In einer atemberaubenden Demonstration bipartisaner Einigkeit, die ein Venn-Diagramm erröten lassen würde, hat der Oberste Gerichtshof mit 9-0 entschieden, dass ein Marihuana-Konsument aus Texas legal eine Schusswaffe besitzen darf – denn offenbar befinden sich der Zweite Verfassungszusatz und der Controlled Substances Act jetzt in einer chaotischen, co-abhängigen Beziehung.
Der Fall betraf Ali Danial Hemani, einen Einwohner von Texas, der wegen Waffenbesitzes angeklagt wurde, nachdem er zugab, regelmäßig Marihuana zu konsumieren. Bemerkenswerterweise wurde Hemani keiner anderen Straftat beschuldigt und er benutzte die Waffe auch nicht unter dem Einfluss – er wollte lediglich sein verfassungsmäßiges Recht auf Waffenbesitz ausüben, während er gleichzeitig sein verfassungsmäßiges Recht auf Entspannung wahrnahm.
Der Gun Control Act von 1968, der den Waffenbesitz für jeden verbietet, der „ein illegaler Nutzer von oder süchtig nach einer kontrollierten Substanz ist“, bekam einen Dämpfer. Dieselbe Einschränkung führte 2024 zur Verurteilung von Hunter Biden, der später von Präsident Joe Biden begnadigt wurde, nachdem die Staatsanwaltschaft ihm vorgeworfen hatte, beim Kauf eines Colt Cobra Revolvers im Jahr 2018 über seinen Drogenkonsum gelogen zu haben.

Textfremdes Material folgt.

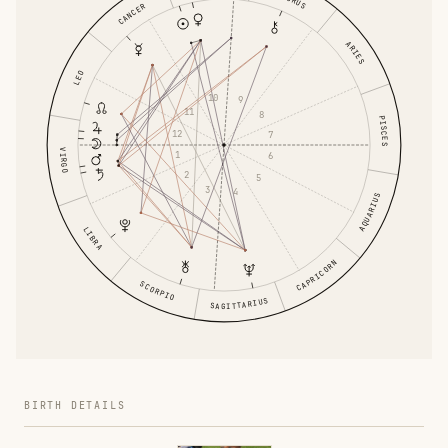
CANCER
ARIES
LEO
10
9
11
8
PISCES
12
7
VIRGO
1
6
2
5
3
4
AQUARIUS
LIBRA
CAPRICORN
SCORPIO
SAGITTARIUS
BIRTH DETAILS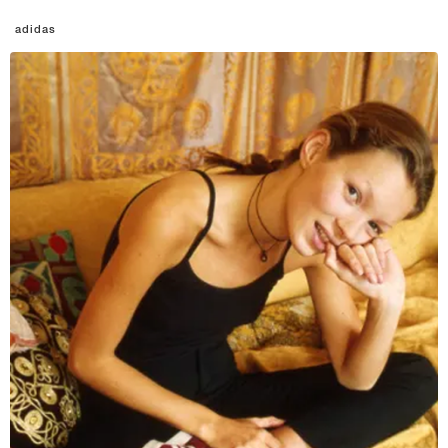
adidas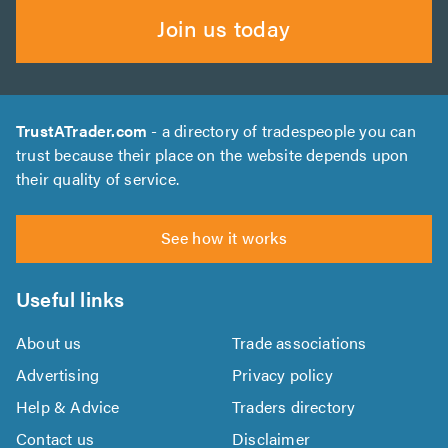
Join us today
TrustATrader.com
- a directory of tradespeople you can
trust because their place on the website depends upon
their quality of service.
See how it works
Useful links
About us
Trade associations
Advertising
Privacy policy
Help & Advice
Traders directory
Contact us
Disclaimer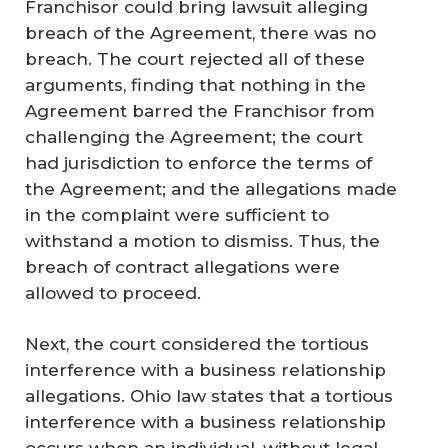
Franchisor could bring lawsuit alleging
breach of the Agreement, there was no
breach. The court rejected all of these
arguments, finding that nothing in the
Agreement barred the Franchisor from
challenging the Agreement; the court
had jurisdiction to enforce the terms of
the Agreement; and the allegations made
in the complaint were sufficient to
withstand a motion to dismiss. Thus, the
breach of contract allegations were
allowed to proceed.
Next, the court considered the tortious
interference with a business relationship
allegations. Ohio law states that a tortious
interference with a business relationship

Hemani argumentierte, dass das Bundesgesetz gegen den Zweiten Verfassungszusatz verstoße, und der Oberste Gerichtshof stimmte zu. Die Entscheidung ist ein Verlust für die Trump-Administration, die das Gesetz von 1968 verteidigte, obwohl sie gegen andere Waffenbeschränkungen argumentierte – eine Position, die die Art von mentaler Gymnastik erfordert, die normalerweise olympischen Athleten vorbehalten ist.
In der Zwischenzeit, in anderen Nachrichten, die sich anfühlen, als kämen sie von einem völlig anderen Planeten, wird JD Vance eine Pressekonferenz im Weißen Haus abhalten, bei der er wahrscheinlich Fragen zum Iran-Deal beantworten muss, den Trump in Versailles unterzeichnet hat – ein 14-Punkte-Abkommen, das einige Republikaner fragen lässt, ob sie versehentlich in eine alternative Zeitlinie gestolpert sind.
Der Deal, den Trump als „großen Erfolg“ bezeichnet, enthält bedeutende Zugeständnisse an den Iran, darunter Sanktionserleichterungen, die Freigabe eingefrorener Gelder und einen Wiederaufbaufonds in Höhe von 300 Milliarden Dollar. Kritiker, darunter der demokratische Senator Adam Schiff, nannten ihn „schwer vorstellbar, eine gründlichere Kapitulation“, während der scheidende Senator aus Louisiana, Bill Cassidy, andeutete, dass Ronald Reagan sich „im Grabe umdreht“.
Der iranische Chefunterhändler Mohammad Bagher Ghalibaf war charakteristisch bescheiden und nannte das Abkommen „eine Aufzeichnung des US-Versagens“. Hisbollah-Chef Naim Qassem hingegen pries es als „großen Sieg“ – was nie ein gutes Zeichen für die US-Außenpolitik ist.
Aber hey, zumindest wird die Straße von Hormus wieder geöffnet, was den Status quo vor dem Krieg wiederherstellt, der 13 amerikanische Soldaten das Leben kostete und Familien Milliarden an der Zapfsäule kostete. Also, Silberstreifen?
In anderen Nachrichten des Obersten Gerichtshofs werden die Richter auch über Trumps Versuche entscheiden, das Geburtsrecht auf Staatsbürgerschaft einzuschränken und rechtliche Schutzmaßnahmen für haitianische und syrische Einwanderer aufzuheben. Denn offenbar ist das Gericht noch nicht fertig damit, Schlagzeilen zu machen.